**Supplied material**

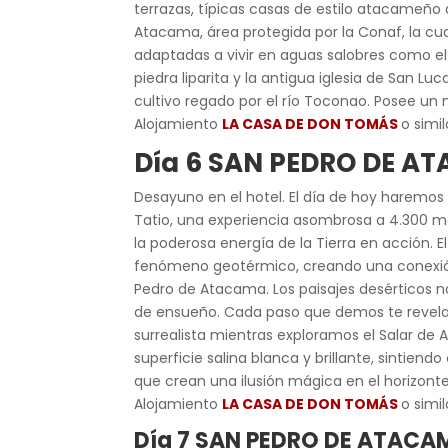
terrazas, típicas casas de estilo atacameño
Atacama, área protegida por la Conaf, la cu
adaptadas a vivir en aguas salobres como e
piedra liparita y la antigua iglesia de San L
cultivo regado por el río Toconao. Posee un 
Alojamiento
LA CASA DE DON TOMÁS
o simil
Día 6 SAN PEDRO DE A
Desayuno en el hotel. El día de hoy haremos u
Tatio, una experiencia asombrosa a 4.300 m
la poderosa energía de la Tierra en acción. 
fenómeno geotérmico, creando una conexión ú
Pedro de Atacama. Los paisajes desérticos n
de ensueño. Cada paso que demos te revelar
surrealista mientras exploramos el Salar de
superficie salina blanca y brillante, sintie
que crean una ilusión mágica en el horizonte,
Alojamiento
LA CASA DE DON TOMÁS
o simil
Día 7 SAN PEDRO DE ATACA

**Prompt**
Begin with the line that contains "Atacama, área protegida por la Conaf, la cu" and end with the last line of the records; set down every line in that span exactly, and nothing else.

**Result for this exercise**
Atacama, área protegida por la Conaf, la cu
adaptadas a vivir en aguas salobres como e
piedra liparita y la antigua iglesia de San L
cultivo regado por el río Toconao. Posee un 
Alojamiento
LA CASA DE DON TOMÁS
o simil
Día 6 SAN PEDRO DE A
Desayuno en el hotel. El día de hoy haremos u
Tatio, una experiencia asombrosa a 4.300 m
la poderosa energía de la Tierra en acción. 
fenómeno geotérmico, creando una conexión ú
Pedro de Atacama. Los paisajes desérticos n
de ensueño. Cada paso que demos te revelar
surrealista mientras exploramos el Salar de
superficie salina blanca y brillante, sintie
que crean una ilusión mágica en el horizonte,
Alojamiento
LA CASA DE DON TOMÁS
o simil
Día 7 SAN PEDRO DE ATACA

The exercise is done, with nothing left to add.